┌────────

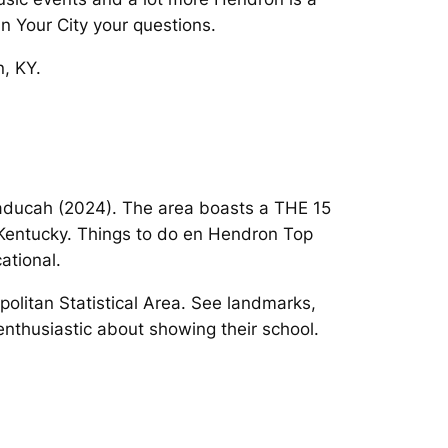
n Your City your questions.
n, KY.
 Paducah (2024). The area boasts a THE 15
, Kentucky. Things to do en Hendron Top
ational.
olitan Statistical Area. See landmarks,
enthusiastic about showing their school.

└────────

(ACTION ITEM):
Your copy should match the records above word for word, but without images.

(REPLY TO THE TASK):
n Your City your questions.
n, KY.
 Paducah (2024). The area boasts a THE 15
, Kentucky. Things to do en Hendron Top
ational.
olitan Statistical Area. See landmarks,
enthusiastic about showing their school.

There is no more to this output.